Observability. Every denial has a trace: which rule, which sources, uncertainty score, and a receipt link for the claimant.

What could go wrong (and quick fixes)

Gaming the bridge. Actors craft messages to look “bridging.” Fix: Mix human audits; require durable cross‑group endorsement over time.
Train/test leakage. Evals look good; reality fails. Fix: Hold‑out datasets, randomized spot checks, live A/Bs with rollback.
Opaque “black box.” “Trust us” explanations. Fix: Traceable summaries + public examples; auditors can reconstruct decisions.
Canary bias. Canary slice is unrepresentative. Fix: Stratified sampling; publish canary demographics.

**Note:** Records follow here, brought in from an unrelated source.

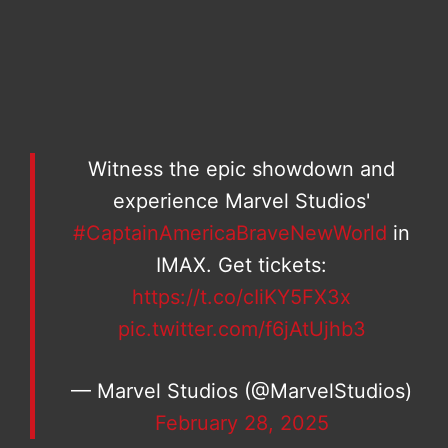
Witness the epic showdown and
experience Marvel Studios'
#CaptainAmericaBraveNewWorld
in
IMAX. Get tickets:
https://t.co/cIiKY5FX3x
pic.twitter.com/f6jAtUjhb3
— Marvel Studios (@MarvelStudios)
February 28, 2025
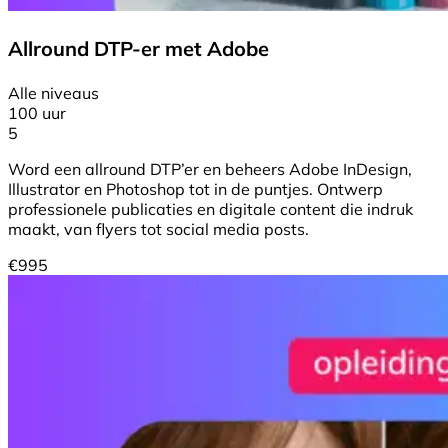
Allround DTP-er met Adobe
Alle niveaus
100 uur
5
Word een allround DTP’er en beheers Adobe InDesign,
Illustrator en Photoshop tot in de puntjes. Ontwerp
professionele publicaties en digitale content die indruk
maakt, van flyers tot social media posts.
€
995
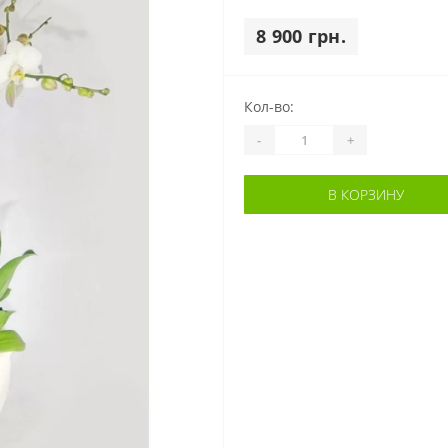
8 900 грн.
Кол-во:
-
+
В КОРЗИНУ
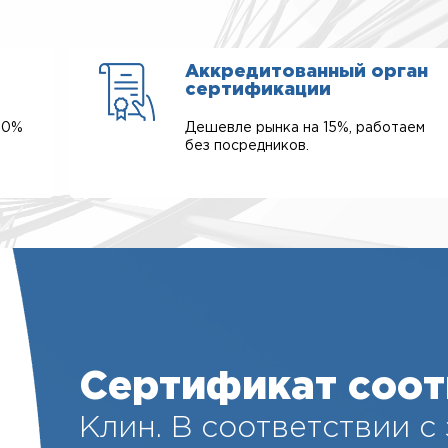
Аккредитованный орган
сертификации
00%
Дешевле рынка на 15%, работаем
без посредников.
Сертификат соот
Клин. В соответствии с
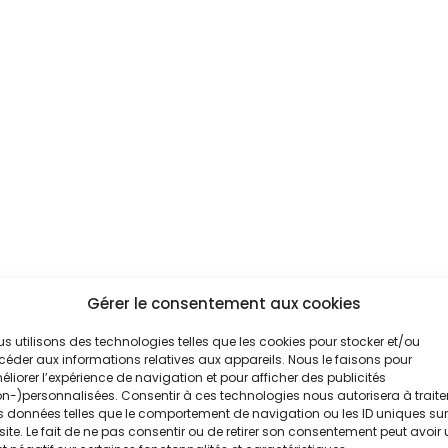
Gérer le consentement aux cookies
s utilisons des technologies telles que les cookies pour stocker et/ou
éder aux informations relatives aux appareils. Nous le faisons pour
liorer l’expérience de navigation et pour afficher des publicités
n-)personnalisées. Consentir à ces technologies nous autorisera à traite
 données telles que le comportement de navigation ou les ID uniques sur
site. Le fait de ne pas consentir ou de retirer son consentement peut avoir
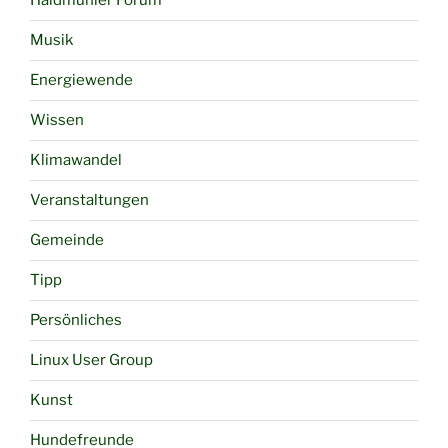
Haidmühler Forum
Musik
Energiewende
Wissen
Klimawandel
Veranstaltungen
Gemeinde
Tipp
Persönliches
Linux User Group
Kunst
Hundefreunde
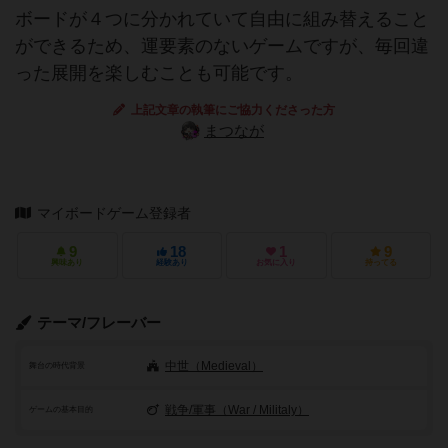
ボードが４つに分かれていて自由に組み替えること
ができるため、運要素のないゲームですが、毎回違
った展開を楽しむことも可能です。
上記文章の執筆にご協力くださった方
まつなが
マイボードゲーム登録者
9
18
1
9
興味あり
経験あり
お気に入り
持ってる
テーマ/フレーバー
中世（Medieval）
舞台の時代背景
戦争/軍事（War / Militaly）
ゲームの基本目的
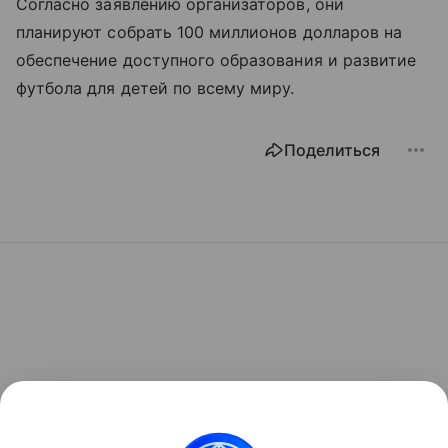
Согласно заявлению организаторов, они
планируют собрать 100 миллионов долларов на
обеспечение доступного образования и развитие
футбола для детей по всему миру.
Поделиться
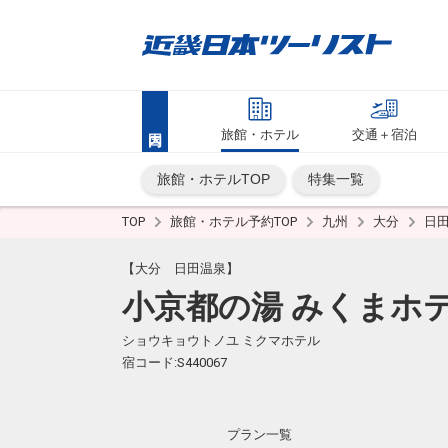
旅館・ホテル
交通＋宿泊
旅館・ホテルTOP
特集一覧
TOP
旅館・ホテル予約TOP
九州
大分
日
【大分 日田温泉】
小京都の湯 みくまホ
ショウキョウトノユ ミクマホテル
宿コード:S440067
プラン一覧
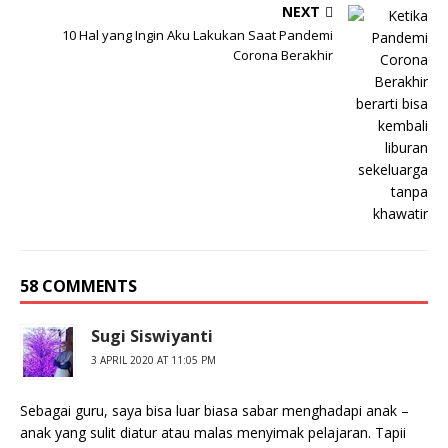
NEXT
10 Hal yang Ingin Aku Lakukan Saat Pandemi
Corona Berakhir
58 COMMENTS
Sugi Siswiyanti
3 APRIL 2020 AT 11:05 PM
Sebagai guru, saya bisa luar biasa sabar menghadapi anak –
anak yang sulit diatur atau malas menyimak pelajaran. Tapii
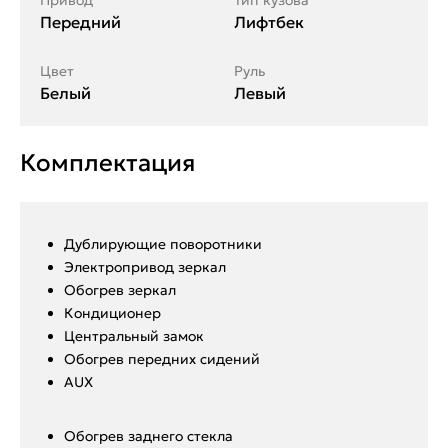
Привод
Тип кузова
Передний
Лифтбек
Цвет
Руль
Белый
Левый
Комплектация
Дублирующие поворотники
Электропривод зеркал
Обогрев зеркал
Кондиционер
Центральный замок
Обогрев передних сидений
AUX
Обогрев заднего стекла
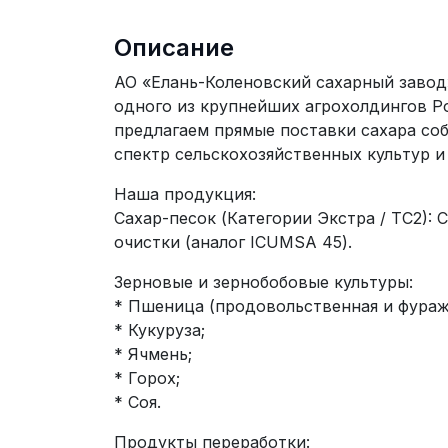
Описание
АО «Елань-Коленовский сахарный завод»
одного из крупнейших агрохолдингов Р
предлагаем прямые поставки сахара со
спектр сельскохозяйственных культур и
Наша продукция:
Сахар-песок (Категории Экстра / ТС2): 
очистки (аналог ICUMSA 45).
Зерновые и зернобобовые культуры:
* Пшеница (продовольственная и фураж
* Кукуруза;
* Ячмень;
* Горох;
* Соя.
Продукты переработки:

How we keep ourselves honest (what we measure)

MTTD/MTTR for harm. Mean time to detect/repair regressions.
Bridge index. Cross‑group endorsement compared to baseline.
Rollback discipline. % of rollouts with tested rollback; time to rollback.
Drift alarms. Frequency and time‑to‑triage.
Trust‑under‑loss delta. Before/after for those who disagreed.

Interfaces with other packs

From Responsibility: specs, SLAs, brakes.
To Responsiveness: incident loops and eval registries (Ch4).
To Solidarity: bridge scores feed civic‑stack incentives (Ch5).
To Symbiosis: competence proves a kami is ready to stay local.

A Closing image: The bridge

Imagine a well‑kept bridge with inspection tags—date, load test, next check—visible to anyone crossing. People can take confidence in that the bridge will hold and is consistently tested for safety.